Leaving out the pictures, reproduce each record exactly and in full.

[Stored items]
********
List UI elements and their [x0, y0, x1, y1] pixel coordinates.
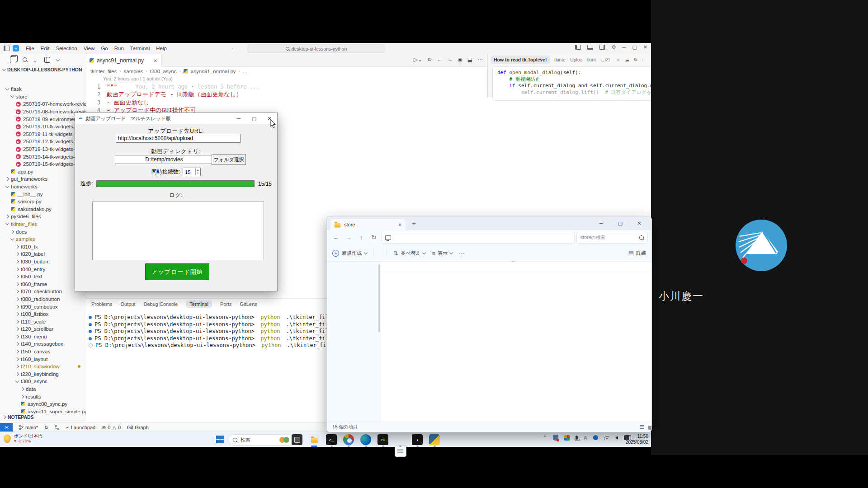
compare-status[interactable]: [55, 425, 59, 430]
chat-tab[interactable]: How to read tk.Toplevel: [491, 56, 550, 64]
minimize-icon[interactable]: ─: [623, 45, 626, 50]
breadcrumb-item[interactable]: async91_normal.py: [191, 69, 236, 74]
split-editor-icon[interactable]: ⬓: [467, 56, 472, 63]
chrome-button[interactable]: [343, 434, 354, 445]
maximize-icon[interactable]: ▢: [246, 116, 262, 122]
up-icon[interactable]: ↑: [356, 234, 367, 241]
menu-file[interactable]: File: [23, 46, 38, 51]
wifi-icon[interactable]: [604, 436, 609, 440]
close-tab-icon[interactable]: ✕: [398, 222, 402, 227]
restore-icon[interactable]: ▢: [632, 44, 637, 50]
microphone-icon[interactable]: [576, 436, 578, 440]
cloud-icon[interactable]: ☁: [624, 57, 629, 63]
new-button[interactable]: ＋ 新規作成: [332, 250, 367, 257]
close-icon[interactable]: ✕: [643, 44, 647, 50]
view-button[interactable]: ≡表示: [432, 250, 453, 257]
menu-run[interactable]: Run: [111, 46, 127, 51]
url-input[interactable]: http://localhost:5000/api/upload: [116, 134, 241, 143]
more-actions-icon[interactable]: ⋯: [477, 56, 483, 63]
path-breadcrumb[interactable]: [381, 232, 575, 244]
back-icon[interactable]: ←: [437, 56, 442, 63]
tree-item[interactable]: ▶250719-09-environment.mp4: [0, 115, 86, 123]
tree-item[interactable]: ▶250719-14-tk-widgets-layout.mp4: [0, 153, 86, 160]
breadcrumb-item[interactable]: samples: [124, 69, 143, 74]
menu-edit[interactable]: Edit: [38, 46, 53, 51]
chat-tab[interactable]: tkinte: [554, 57, 566, 62]
command-center-search[interactable]: desktop-ui-lessons-python: [248, 44, 384, 53]
tree-item[interactable]: t140_messagebox: [0, 340, 86, 348]
customize-layout-icon[interactable]: [4, 46, 10, 51]
tree-item[interactable]: flask: [0, 85, 86, 93]
directory-input[interactable]: D:/temp/movies: [115, 155, 213, 164]
app-tray-icon[interactable]: [564, 435, 570, 441]
search-box[interactable]: storeの検索: [576, 232, 648, 244]
panel-tab-ports[interactable]: Ports: [220, 301, 232, 307]
tree-item[interactable]: app.py: [0, 168, 86, 176]
chat-tab[interactable]: この: [600, 56, 610, 63]
tree-item[interactable]: t210_subwindow: [0, 363, 86, 371]
details-button[interactable]: ▤詳細: [628, 250, 646, 257]
tree-item[interactable]: samples: [0, 235, 86, 243]
tree-item[interactable]: ▶250719-15-tk-widgets-checkout.mp4: [0, 160, 86, 168]
tree-item[interactable]: async00_sync.py: [0, 400, 86, 408]
explorer-view-icon[interactable]: [10, 56, 16, 63]
forward-icon[interactable]: →: [447, 56, 453, 63]
start-button[interactable]: [216, 436, 224, 443]
tree-item[interactable]: t080_radiobutton: [0, 296, 86, 303]
tree-item[interactable]: data: [0, 385, 86, 393]
timeline-icon[interactable]: ↻: [427, 56, 432, 63]
chat-tab[interactable]: tkint: [587, 57, 596, 62]
tree-item[interactable]: t020_label: [0, 250, 86, 258]
tree-item[interactable]: pyside6_files: [0, 213, 86, 221]
maximize-icon[interactable]: ▢: [611, 221, 630, 226]
tree-item[interactable]: t030_button: [0, 258, 86, 266]
spinner-arrows-icon[interactable]: ▲▼: [195, 168, 200, 175]
tree-item[interactable]: ▶250719-13-tk-widgets-various.mp4: [0, 145, 86, 153]
search-view-icon[interactable]: [23, 57, 27, 62]
remote-indicator[interactable]: ><: [0, 423, 13, 432]
tree-item[interactable]: t220_keybinding: [0, 371, 86, 378]
forward-icon[interactable]: →: [343, 234, 354, 241]
tree-item[interactable]: ▶250719-08-homework-review.mp4: [0, 108, 86, 116]
task-view-button[interactable]: [292, 434, 302, 445]
tree-item[interactable]: t120_scrollbar: [0, 325, 86, 333]
tree-item[interactable]: ▶250719-10-tk-widgets-introduction.mp4: [0, 123, 86, 131]
widgets-button[interactable]: ポンド/日本円 ▾ -1.70%: [4, 433, 42, 443]
settings-gear-icon[interactable]: ⚙: [612, 44, 616, 50]
concurrency-spinbox[interactable]: 15 ▲▼: [183, 168, 201, 176]
tree-item[interactable]: t050_text: [0, 273, 86, 281]
pycharm-button[interactable]: PC: [377, 434, 388, 445]
browser-button[interactable]: [360, 434, 371, 445]
breadcrumb-item[interactable]: t300_async: [150, 69, 177, 74]
menu-terminal[interactable]: Terminal: [127, 46, 153, 51]
minimize-icon[interactable]: ─: [592, 221, 611, 226]
tree-item[interactable]: ▶250719-07-homework-review.mp4: [0, 100, 86, 108]
tree-item[interactable]: __init__.py: [0, 190, 86, 198]
minimize-icon[interactable]: ─: [231, 116, 246, 122]
tree-item[interactable]: t130_menu: [0, 333, 86, 341]
volume-icon[interactable]: [615, 436, 618, 440]
close-icon[interactable]: ✕: [630, 221, 649, 226]
run-python-icon[interactable]: ▷⌄: [414, 56, 422, 63]
sidebar-section-notepads[interactable]: NOTEPADS: [0, 413, 86, 420]
tree-item[interactable]: tkinter_files: [0, 221, 86, 228]
menu-view[interactable]: View: [80, 46, 98, 51]
tree-item[interactable]: t010_tk: [0, 243, 86, 250]
codelens-blame[interactable]: You, 2 hours ago | 1 author (You): [103, 76, 173, 81]
more-icon[interactable]: ⋯: [642, 57, 647, 63]
tree-item[interactable]: ▶250719-11-tk-widgets-how-to-study-widge…: [0, 131, 86, 138]
run-circle-icon[interactable]: ◉: [458, 56, 462, 63]
python-app-button[interactable]: [429, 434, 440, 445]
panel-tab-problems[interactable]: Problems: [91, 301, 112, 307]
folder-select-button[interactable]: フォルダ選択: [212, 154, 246, 165]
tree-item[interactable]: t060_frame: [0, 280, 86, 288]
tree-item[interactable]: sakuradako.py: [0, 206, 86, 213]
tray-expand-icon[interactable]: ⌃: [543, 435, 547, 441]
panel-tab-output[interactable]: Output: [120, 301, 135, 307]
tree-item[interactable]: t070_checkbutton: [0, 288, 86, 296]
tree-item[interactable]: t040_entry: [0, 265, 86, 273]
tree-item[interactable]: store: [0, 93, 86, 101]
chevron-down-icon[interactable]: [56, 58, 60, 61]
launchpad-status[interactable]: 🗲Launchpad: [66, 425, 95, 431]
tree-item[interactable]: ▶250719-12-tk-widgets-choices.mp4: [0, 138, 86, 145]
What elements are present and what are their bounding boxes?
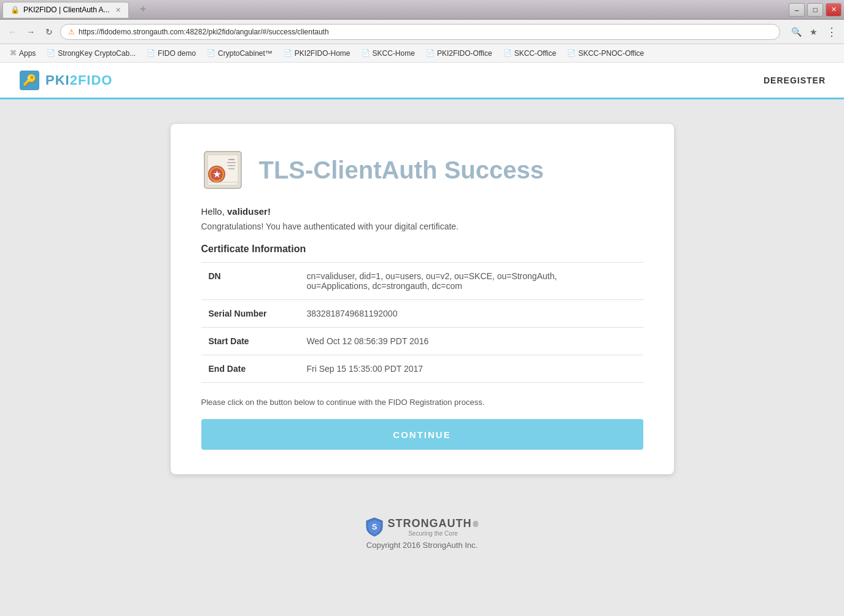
********
Answer section.
List UI elements and their [x0, y0, x1, y1] pixel coordinates.
compare-status[interactable]: [55, 425, 59, 430]
chat-tab[interactable]: How to read tk.Toplevel: [491, 56, 550, 64]
minimize-icon[interactable]: ─: [623, 45, 626, 50]
breadcrumb-item[interactable]: async91_normal.py: [191, 69, 236, 74]
split-editor-icon[interactable]: ⬓: [467, 56, 472, 63]
chrome-button[interactable]: [343, 434, 354, 445]
maximize-icon[interactable]: ▢: [246, 116, 262, 122]
up-icon[interactable]: ↑: [356, 234, 367, 241]
menu-file[interactable]: File: [23, 46, 38, 51]
wifi-icon[interactable]: [604, 436, 609, 440]
close-tab-icon[interactable]: ✕: [398, 222, 402, 227]
restore-icon[interactable]: ▢: [632, 44, 637, 50]
microphone-icon[interactable]: [576, 436, 578, 440]
cloud-icon[interactable]: ☁: [624, 57, 629, 63]
new-button[interactable]: ＋ 新規作成: [332, 250, 367, 257]
close-icon[interactable]: ✕: [643, 44, 647, 50]
view-button[interactable]: ≡表示: [432, 250, 453, 257]
menu-run[interactable]: Run: [111, 46, 127, 51]
url-input[interactable]: http://localhost:5000/api/upload: [116, 134, 241, 143]
more-actions-icon[interactable]: ⋯: [477, 56, 483, 63]
path-breadcrumb[interactable]: [381, 232, 575, 244]
back-icon[interactable]: ←: [437, 56, 442, 63]
tree-item[interactable]: ▶250719-09-environment.mp4: [0, 115, 86, 123]
tree-item[interactable]: ▶250719-14-tk-widgets-layout.mp4: [0, 153, 86, 160]
breadcrumb-item[interactable]: samples: [124, 69, 143, 74]
menu-edit[interactable]: Edit: [38, 46, 53, 51]
chat-tab[interactable]: tkinte: [554, 57, 566, 62]
command-center-search[interactable]: desktop-ui-lessons-python: [248, 44, 384, 53]
tree-item[interactable]: t140_messagebox: [0, 340, 86, 348]
customize-layout-icon[interactable]: [4, 46, 10, 51]
tree-item[interactable]: flask: [0, 85, 86, 93]
directory-input[interactable]: D:/temp/movies: [115, 155, 213, 164]
app-tray-icon[interactable]: [564, 435, 570, 441]
search-box[interactable]: storeの検索: [576, 232, 648, 244]
panel-tab-ports[interactable]: Ports: [220, 301, 232, 307]
tree-item[interactable]: app.py: [0, 168, 86, 176]
chat-tab[interactable]: この: [600, 56, 610, 63]
tree-item[interactable]: t210_subwindow: [0, 363, 86, 371]
details-button[interactable]: ▤詳細: [628, 250, 646, 257]
tree-item[interactable]: samples: [0, 235, 86, 243]
tree-item[interactable]: ▶250719-15-tk-widgets-checkout.mp4: [0, 160, 86, 168]
tree-item[interactable]: async00_sync.py: [0, 400, 86, 408]
explorer-view-icon[interactable]: [10, 56, 16, 63]
forward-icon[interactable]: →: [447, 56, 453, 63]
start-button[interactable]: [216, 436, 224, 443]
tree-item[interactable]: t080_radiobutton: [0, 296, 86, 303]
tree-item[interactable]: data: [0, 385, 86, 393]
timeline-icon[interactable]: ↻: [427, 56, 432, 63]
chat-tab[interactable]: tkint: [587, 57, 596, 62]
tree-item[interactable]: t020_label: [0, 250, 86, 258]
tree-item[interactable]: pyside6_files: [0, 213, 86, 221]
maximize-icon[interactable]: ▢: [611, 221, 630, 226]
tree-item[interactable]: t030_button: [0, 258, 86, 266]
spinner-arrows-icon[interactable]: ▲▼: [195, 168, 200, 175]
tree-item[interactable]: ▶250719-13-tk-widgets-various.mp4: [0, 145, 86, 153]
search-view-icon[interactable]: [23, 57, 27, 62]
remote-indicator[interactable]: ><: [0, 423, 13, 432]
tree-item[interactable]: t220_keybinding: [0, 371, 86, 378]
forward-icon[interactable]: →: [343, 234, 354, 241]
tree-item[interactable]: ▶250719-08-homework-review.mp4: [0, 108, 86, 116]
task-view-button[interactable]: [292, 434, 302, 445]
tree-item[interactable]: t120_scrollbar: [0, 325, 86, 333]
tree-item[interactable]: ▶250719-10-tk-widgets-introduction.mp4: [0, 123, 86, 131]
widgets-button[interactable]: ポンド/日本円 ▾ -1.70%: [4, 433, 42, 443]
settings-gear-icon[interactable]: ⚙: [612, 44, 616, 50]
concurrency-spinbox[interactable]: 15 ▲▼: [183, 168, 201, 176]
tree-item[interactable]: t050_text: [0, 273, 86, 281]
pycharm-button[interactable]: PC: [377, 434, 388, 445]
browser-button[interactable]: [360, 434, 371, 445]
breadcrumb-item[interactable]: t300_async: [150, 69, 177, 74]
menu-terminal[interactable]: Terminal: [127, 46, 153, 51]
minimize-icon[interactable]: ─: [592, 221, 611, 226]
tree-item[interactable]: ▶250719-07-homework-review.mp4: [0, 100, 86, 108]
tree-item[interactable]: __init__.py: [0, 190, 86, 198]
minimize-icon[interactable]: ─: [231, 116, 246, 122]
tree-item[interactable]: t130_menu: [0, 333, 86, 341]
volume-icon[interactable]: [615, 436, 618, 440]
close-icon[interactable]: ✕: [630, 221, 649, 226]
run-python-icon[interactable]: ▷⌄: [414, 56, 422, 63]
sidebar-section-notepads[interactable]: NOTEPADS: [0, 413, 86, 420]
tree-item[interactable]: tkinter_files: [0, 221, 86, 228]
menu-view[interactable]: View: [80, 46, 98, 51]
tree-item[interactable]: t010_tk: [0, 243, 86, 250]
codelens-blame[interactable]: You, 2 hours ago | 1 author (You): [103, 76, 173, 81]
more-icon[interactable]: ⋯: [642, 57, 647, 63]
tree-item[interactable]: ▶250719-11-tk-widgets-how-to-study-widge…: [0, 131, 86, 138]
run-circle-icon[interactable]: ◉: [458, 56, 462, 63]
python-app-button[interactable]: [429, 434, 440, 445]
panel-tab-problems[interactable]: Problems: [91, 301, 112, 307]
folder-select-button[interactable]: フォルダ選択: [212, 154, 246, 165]
tree-item[interactable]: t060_frame: [0, 280, 86, 288]
tree-item[interactable]: sakuradako.py: [0, 206, 86, 213]
tray-expand-icon[interactable]: ⌃: [543, 435, 547, 441]
panel-tab-output[interactable]: Output: [120, 301, 135, 307]
tree-item[interactable]: t070_checkbutton: [0, 288, 86, 296]
tree-item[interactable]: t040_entry: [0, 265, 86, 273]
tree-item[interactable]: store: [0, 93, 86, 101]
chevron-down-icon[interactable]: [56, 58, 60, 61]
launchpad-status[interactable]: 🗲Launchpad: [66, 425, 95, 431]
tree-item[interactable]: ▶250719-12-tk-widgets-choices.mp4: [0, 138, 86, 145]
What elements are present and what are their bounding boxes?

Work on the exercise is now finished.